How to complete this task:
Show each line of the data below that has the string "foreground" in it.

Source material:

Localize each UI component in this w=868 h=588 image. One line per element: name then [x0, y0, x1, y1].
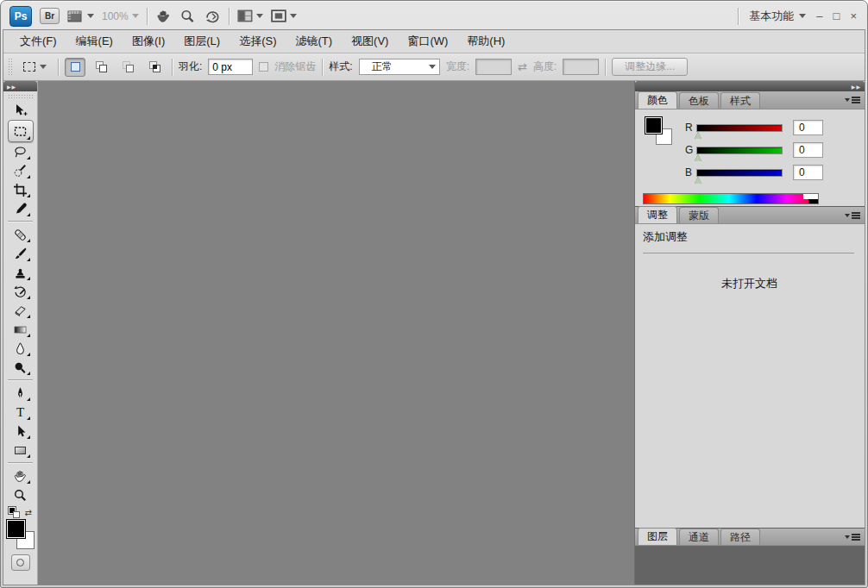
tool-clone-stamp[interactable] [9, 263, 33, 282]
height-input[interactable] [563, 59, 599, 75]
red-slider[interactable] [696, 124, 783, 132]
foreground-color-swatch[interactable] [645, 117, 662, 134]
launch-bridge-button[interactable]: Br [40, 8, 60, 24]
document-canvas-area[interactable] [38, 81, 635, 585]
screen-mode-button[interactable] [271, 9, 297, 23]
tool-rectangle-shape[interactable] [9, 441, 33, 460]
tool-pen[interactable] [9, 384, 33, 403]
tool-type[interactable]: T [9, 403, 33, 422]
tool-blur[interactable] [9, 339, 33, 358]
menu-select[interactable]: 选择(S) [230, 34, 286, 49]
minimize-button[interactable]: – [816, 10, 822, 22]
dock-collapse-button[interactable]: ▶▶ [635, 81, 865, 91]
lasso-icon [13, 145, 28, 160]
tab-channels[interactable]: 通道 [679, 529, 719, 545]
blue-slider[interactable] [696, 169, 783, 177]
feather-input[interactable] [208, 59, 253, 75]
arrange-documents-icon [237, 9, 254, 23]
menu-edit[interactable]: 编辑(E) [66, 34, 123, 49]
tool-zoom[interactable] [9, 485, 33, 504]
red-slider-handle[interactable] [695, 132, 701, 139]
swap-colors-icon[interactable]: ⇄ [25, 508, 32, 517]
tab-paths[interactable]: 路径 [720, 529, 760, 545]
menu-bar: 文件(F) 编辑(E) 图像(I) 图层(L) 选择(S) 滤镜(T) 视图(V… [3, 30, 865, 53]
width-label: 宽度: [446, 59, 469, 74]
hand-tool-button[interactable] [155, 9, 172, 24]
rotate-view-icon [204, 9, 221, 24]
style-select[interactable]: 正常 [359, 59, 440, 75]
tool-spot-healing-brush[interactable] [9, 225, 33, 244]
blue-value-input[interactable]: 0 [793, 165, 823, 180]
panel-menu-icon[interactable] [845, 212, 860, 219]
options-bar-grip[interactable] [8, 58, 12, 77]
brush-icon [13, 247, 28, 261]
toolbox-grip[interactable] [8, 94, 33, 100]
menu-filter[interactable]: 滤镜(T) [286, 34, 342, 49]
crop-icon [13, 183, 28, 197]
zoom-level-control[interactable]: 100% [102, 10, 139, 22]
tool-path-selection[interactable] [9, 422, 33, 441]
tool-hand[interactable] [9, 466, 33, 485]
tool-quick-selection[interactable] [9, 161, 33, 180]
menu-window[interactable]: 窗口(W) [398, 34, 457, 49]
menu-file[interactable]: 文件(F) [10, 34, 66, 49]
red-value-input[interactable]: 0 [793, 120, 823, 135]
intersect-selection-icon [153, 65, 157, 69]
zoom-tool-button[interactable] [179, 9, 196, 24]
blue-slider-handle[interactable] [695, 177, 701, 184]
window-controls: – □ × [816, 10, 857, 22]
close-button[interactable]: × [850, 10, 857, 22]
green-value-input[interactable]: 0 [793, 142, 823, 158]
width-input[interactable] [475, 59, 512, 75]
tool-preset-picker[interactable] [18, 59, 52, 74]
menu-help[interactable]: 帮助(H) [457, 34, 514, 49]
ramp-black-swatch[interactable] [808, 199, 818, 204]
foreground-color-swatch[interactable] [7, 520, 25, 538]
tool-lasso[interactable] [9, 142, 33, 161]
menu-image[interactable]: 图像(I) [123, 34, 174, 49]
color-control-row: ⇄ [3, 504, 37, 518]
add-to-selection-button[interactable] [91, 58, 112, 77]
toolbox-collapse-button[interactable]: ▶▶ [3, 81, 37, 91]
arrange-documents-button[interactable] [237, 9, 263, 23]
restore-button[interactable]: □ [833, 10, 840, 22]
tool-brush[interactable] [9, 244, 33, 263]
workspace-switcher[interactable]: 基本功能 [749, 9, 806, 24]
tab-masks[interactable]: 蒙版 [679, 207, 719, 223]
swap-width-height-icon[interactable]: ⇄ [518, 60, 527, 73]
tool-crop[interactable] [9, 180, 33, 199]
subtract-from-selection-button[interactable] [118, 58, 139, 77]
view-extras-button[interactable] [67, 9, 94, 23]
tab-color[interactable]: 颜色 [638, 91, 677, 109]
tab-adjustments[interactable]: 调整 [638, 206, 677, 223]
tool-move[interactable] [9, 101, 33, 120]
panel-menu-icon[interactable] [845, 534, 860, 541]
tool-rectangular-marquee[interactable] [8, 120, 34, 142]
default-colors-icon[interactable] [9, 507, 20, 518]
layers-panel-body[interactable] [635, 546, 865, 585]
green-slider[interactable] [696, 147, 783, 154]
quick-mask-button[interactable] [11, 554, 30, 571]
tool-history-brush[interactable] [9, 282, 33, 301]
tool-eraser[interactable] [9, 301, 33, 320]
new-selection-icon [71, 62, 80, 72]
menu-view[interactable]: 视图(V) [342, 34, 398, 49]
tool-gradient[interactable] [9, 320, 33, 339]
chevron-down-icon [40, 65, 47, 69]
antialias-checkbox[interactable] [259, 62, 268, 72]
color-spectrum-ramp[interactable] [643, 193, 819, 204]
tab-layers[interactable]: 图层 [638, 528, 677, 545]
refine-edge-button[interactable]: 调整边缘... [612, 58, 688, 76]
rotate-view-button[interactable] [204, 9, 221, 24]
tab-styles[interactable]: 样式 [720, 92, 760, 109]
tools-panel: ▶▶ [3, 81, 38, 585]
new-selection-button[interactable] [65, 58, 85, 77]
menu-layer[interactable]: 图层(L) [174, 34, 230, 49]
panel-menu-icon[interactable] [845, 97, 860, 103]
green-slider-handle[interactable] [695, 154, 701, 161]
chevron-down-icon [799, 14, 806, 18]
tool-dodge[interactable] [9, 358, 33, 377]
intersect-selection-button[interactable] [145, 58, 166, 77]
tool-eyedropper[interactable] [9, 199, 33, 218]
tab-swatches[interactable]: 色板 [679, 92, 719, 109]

Solution to the exercise:
foreground-color-swatch[interactable] [645, 117, 662, 134]
foreground-color-swatch[interactable] [7, 520, 25, 538]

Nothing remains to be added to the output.